The insulators in the pilot wheels melted out. the cylinders where replaced by accucraft. the number plate on the smoke box door came un soldered. the cow catcher came apart. And of course the bark box fell apart. A rather nasty looking mess. Thankfully accucraft did a great job putting it back together.

Mike


----------



## iceclimber (Aug 8, 2010)

You sure the first one wasn't made of chocolate?


----------



## Nutz-n-Bolts (Aug 12, 2010)

I don't think all Accucraft burner jets are created equally. Some seem to have a bit larger hole and can really heat things up if you don't watch them. It's easy to spot on Rubies. Some have an almost jet black smoke box and some look pretty much like they did from the factory. I don't think the color difference has anything to do with the amount of run time on them.


----------



## Phippsburg Eric (Jan 10, 2008)

I have found with my rubies that it is possible to have the fire in the smokebox rather than where it should be...at the burner. the size of the jet may affect how easily this happens. a large jet seems to blow the gas though the burner making it more difficult for the fire to stay on its surface (slots). 

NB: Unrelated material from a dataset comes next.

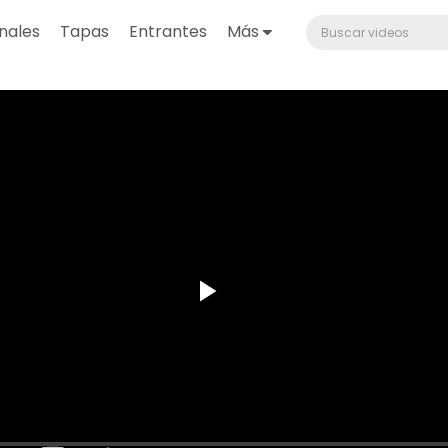
nales
Tapas
Entrantes
Más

I would hope that most of the parts on the engine are silver soldered, if that is the case the parts got really really hot, if soft solder was used, they still had to get up to 600 degrees or so I would think...that shouldnt happen if things are working correctly.


----------



## Nutz-n-Bolts (Aug 12, 2010)

On mine I had to make a clip to go over the air inlet holes on my burner. It was only after I cover about 50% that I could get the fire to stay back in the boiler. Now I can turn the flame way down as well.


----------



## roadranger (Jan 6, 2008)

What's a "bark box" look like? 
Anything like a "chuffer pipe"?


----------



## Greg Elmassian (Jan 3, 2008)

Yep, same.. 

Sure sounds like a smokebox fire... 

Greg


----------



## East Broad Top (Dec 29, 2007)

A "Bark Box" has a very large resonator chamber which--in most installations--blocks the view of the flues, making it difficult/impossible to see what the flame is actually doing, hence the issues we're discussing. 










The "Chuffer" is much smaller, fitting near the top of the exhaust tube, usually inside the stack itself. 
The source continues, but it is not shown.